In a fourth implementation form the first and/or second regularization components comprise functions that depend continuously on the data values of the vector of quantization parameters.

In a fifth implementation form modifying the weight vectors and the vector of quantization parameters comprises determining a local minimum of the second loss function.

In a sixth implementation form the local minimum is determined according to a gradient descent method.

In a seventh implementation form the method comprises accessing a validation dataset; and evaluating, for each one of multiple validation vectors in the validation dataset, the quantized neural network on the basis of the quantization parameters.

In an eighth implementation form determining the vector of quantization parameters on the basis of a size of the weight vectors comprises: determining a sum of the sizes of the multiple floating point data values of the weight vectors; and generating a parameter surface on the basis of the determination.

In an ninth implementation form the parameter surface comprises a portion of an ellipsoidal surface.

In a tenth implementation form the method comprises generating a set of size parameters; and selecting the first regularization component to train the quantization parameters to the set of size parameters.

In an eleventh implementation the second regularization component is selected to constrain the quantized input data values to each layer of the corresponding quantized neural network to the set of bit-width parameters associated to the first regularization component.

In a twelfth implementation form the method comprises quantizing input data values to each layer of the corresponding quantized neural network to a pre-determined bit-width.

In a thirteenth implementation form the method comprises determining a further vector of quantization parameters on the basis of a size of the input data values of each layer of the neural network, evaluating the second loss function on the basis of the further vector and modifying the further vector on the basis of the evaluation.

In a fourteenth implementation form the method comprises performing inference based on an input to a neural network.

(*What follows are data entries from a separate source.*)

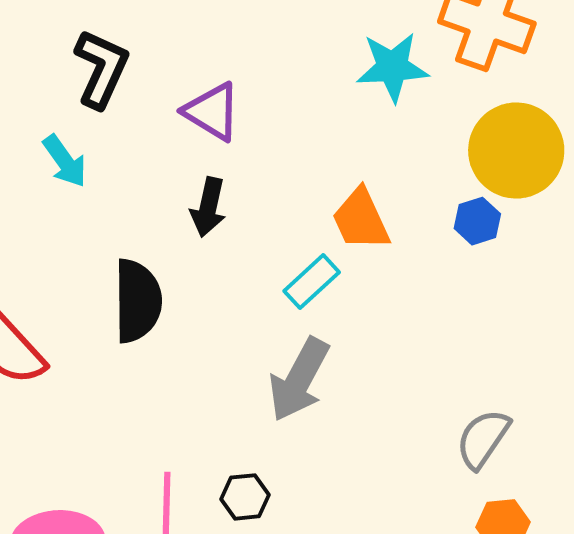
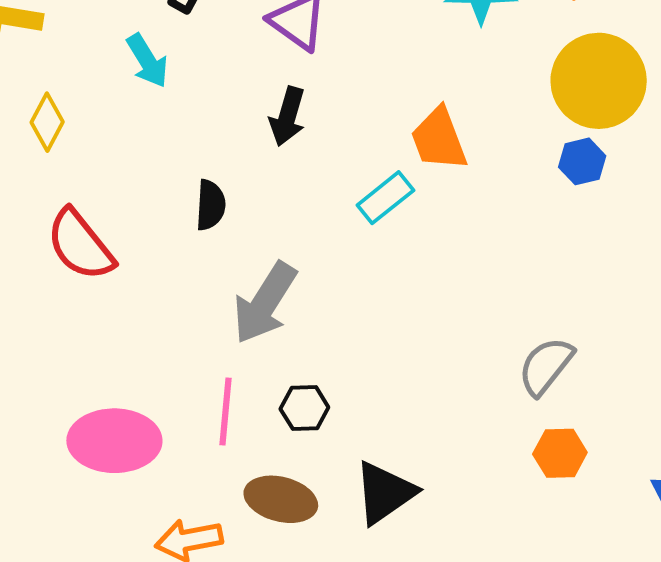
blue hexagon: (477, 221) -> (582, 161), moved
black semicircle: (137, 301) -> (210, 205), size x0.6
gray arrow: (299, 380) -> (265, 303), moved

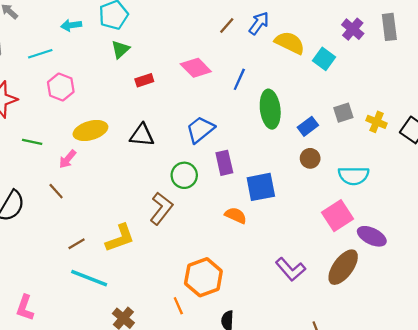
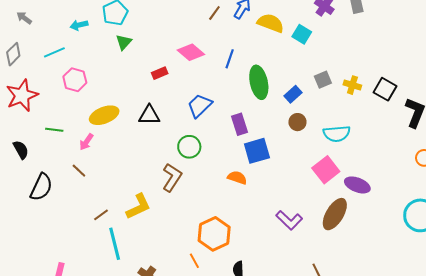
red rectangle: (144, 80) -> (160, 73), moved
purple rectangle: (224, 163) -> (239, 124), moved
cyan line: (89, 278) -> (115, 244), turned 60

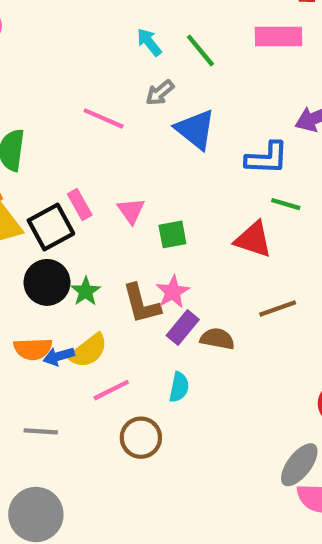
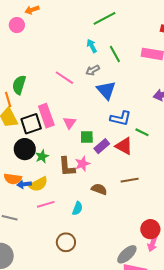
blue L-shape: (267, 158) -> (121, 118), moved
pink rectangle: (80, 205) -> (46, 116), size x1.6
purple rectangle: (183, 327) -> (102, 146), moved
brown circle: (141, 438) -> (66, 242), moved

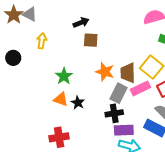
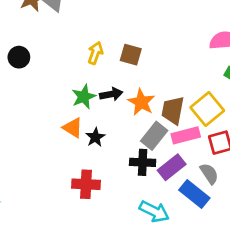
black arrow: (81, 22) -> (111, 94), moved
yellow arrow: (42, 41) -> (95, 53), moved
purple rectangle: (124, 130) -> (172, 167), moved, turned -48
red cross: (59, 137) -> (86, 184), moved

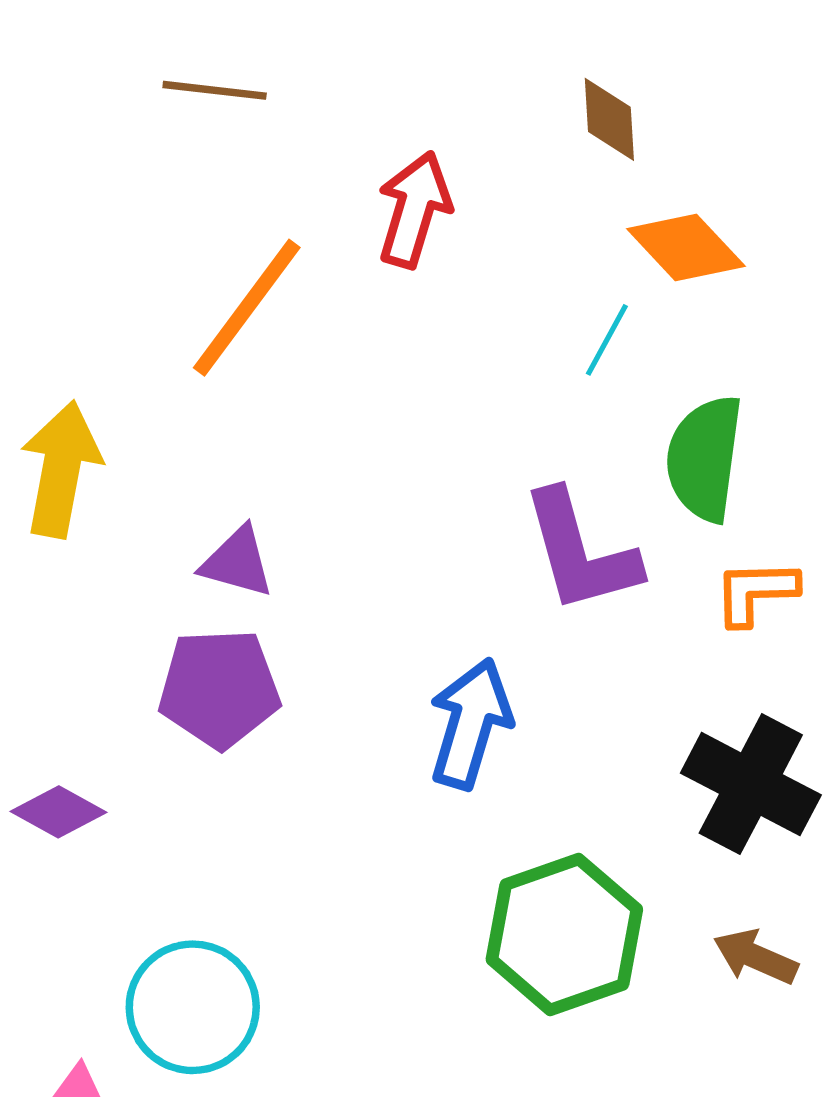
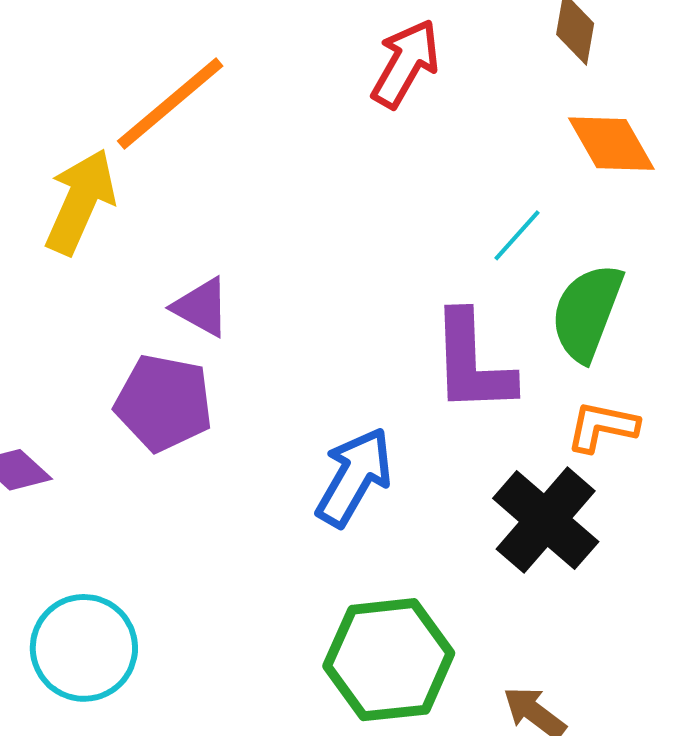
orange line: (247, 308) -> (170, 103), moved
cyan line: (607, 340) -> (517, 235), moved
black cross: (751, 784) -> (546, 520), moved

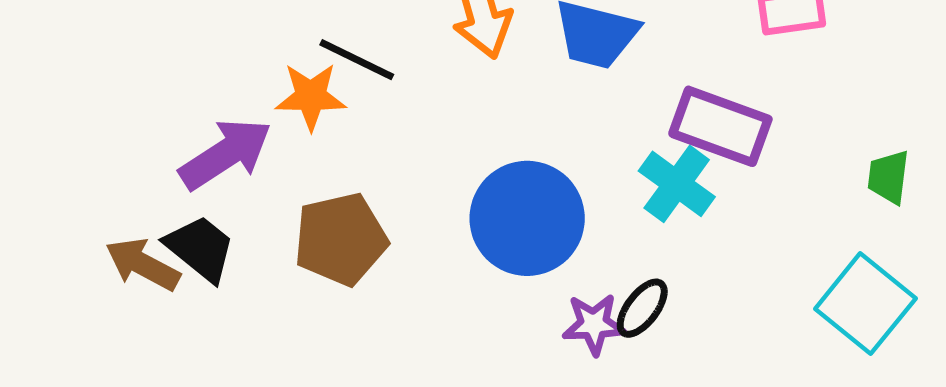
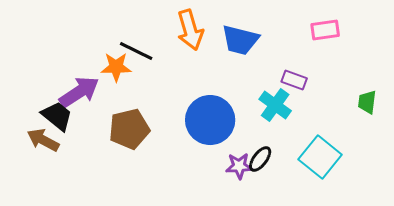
purple rectangle: (720, 126) -> (294, 80), size x0.6
black trapezoid: (200, 248) -> (57, 116), moved
cyan square: (865, 304) -> (320, 157), moved

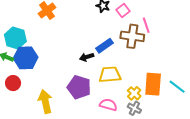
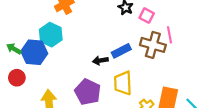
pink square: (123, 10) -> (147, 16), turned -32
cyan hexagon: (15, 38) -> (51, 35), moved
yellow trapezoid: (110, 75) -> (123, 83), turned -95

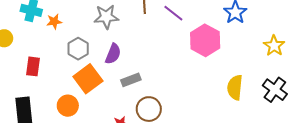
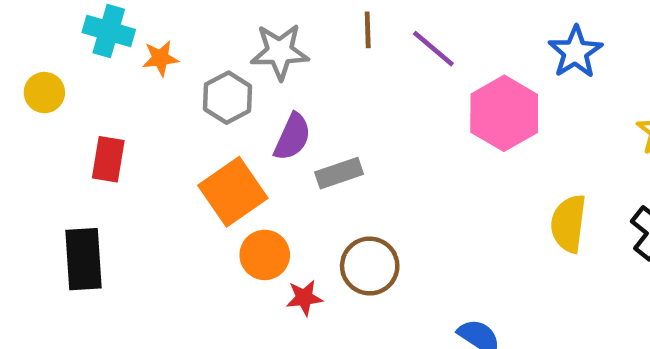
gray hexagon: (78, 49) -> (228, 98), moved
gray rectangle: (131, 80) -> (339, 173), moved
orange circle: (68, 106) -> (265, 255), moved

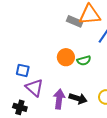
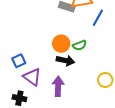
blue square: (23, 70) -> (19, 61), turned -32
black arrow: (78, 98) -> (65, 60), moved

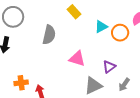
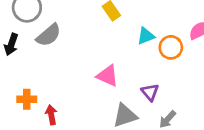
gray semicircle: (49, 35) -> (49, 35), moved, turned 30
purple triangle: (109, 67) -> (150, 92), turned -40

The fourteenth implementation form comprises determining quantization parameters for the neural network according to the method according to the first aspect, determining a quantized neural network corresponding to the neural network on the basis of the quantization parameters and evaluating the quantized neural network on the basis of the input to infer an output.

According to a second aspect, a method for operating a neural network is provided. The method comprising: obtaining data to be processed by the neural network: and processing the data by the neural network, wherein the neural network is configured by quantization parameters obtained or obtainable according to any of the methods described above and herein.

The processing of the neural network may comprise processing of pictures or other data for signal enhancement (e.g. picture enhancement, e.g. for super resolution), denoising (e.g. still or video picture denoising), speech and audio processing (e.g. natural language processing, NLP) or other purposes.

According to a third aspect a computer program to perform the method according to the first or second aspect is provided.

According to a fourth aspect a non-transitory computer readable medium is provided. The non- transitory computer readable medium comprises instructions that, when executed by a processor cause the processor perform the method according to the first or second aspect.

According to a fifth aspect a computing system for determining mixed-precision quantization parameters to quantize a neural network system for is provided. The system comprises at least one processor and at least one memory including program code which when executed by the at least one processor provides instructions to determine a vector of quantization parameters on the basis of a size of the weight vectors; and, for each one of multiple training vectors of the training dataset: evaluate a second loss function on the basis of the training vector and the vector of quantization parameters; and modify the weight vectors and the vector of quantization parameters to minimize an output of the second loss function. Each one of the quantization parameters of the vector of quantization parameters constrains the size of a quantized weight vector for a layer of a quantized neural network corresponding to the weight vector for the respective layer of the neural network.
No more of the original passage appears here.